■ Input:

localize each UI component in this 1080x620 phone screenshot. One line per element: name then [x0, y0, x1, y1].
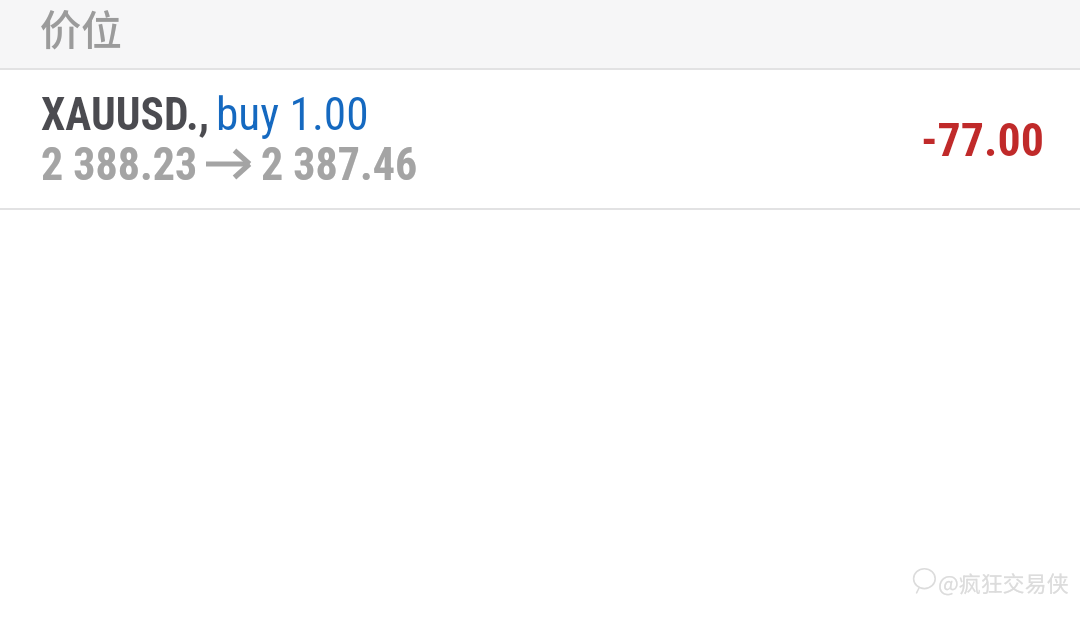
other: price change: [206, 152, 251, 176]
staticText: @疯狂交易侠: [938, 566, 1069, 598]
staticText: XAUUSD.,: [41, 87, 210, 141]
staticText: 2 388.23: [41, 137, 198, 191]
staticText: buy 1.00: [216, 87, 369, 141]
staticText: 2 387.46: [261, 137, 418, 191]
staticText: -77.00: [921, 113, 1044, 167]
button[interactable]: [0, 70, 1080, 208]
staticText: 价位: [40, 0, 123, 58]
button[interactable]: [0, 0, 1080, 68]
other: Weibo: [910, 564, 940, 594]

■ Activity: Return an exact transcription of the entries above, excluding each image.

■ Completed exercise:
localize each UI component in this 1080x620 phone screenshot. One line per element: name then [x0, y0, x1, y1].
other: price change: [206, 152, 251, 176]
staticText: @疯狂交易侠: [938, 566, 1069, 598]
staticText: XAUUSD.,: [41, 87, 210, 141]
staticText: 2 388.23: [41, 137, 198, 191]
staticText: buy 1.00: [216, 87, 369, 141]
staticText: 2 387.46: [261, 137, 418, 191]
staticText: -77.00: [921, 113, 1044, 167]
button[interactable]: [0, 70, 1080, 208]
staticText: 价位: [40, 0, 123, 58]
button[interactable]: [0, 0, 1080, 68]
other: Weibo: [910, 564, 940, 594]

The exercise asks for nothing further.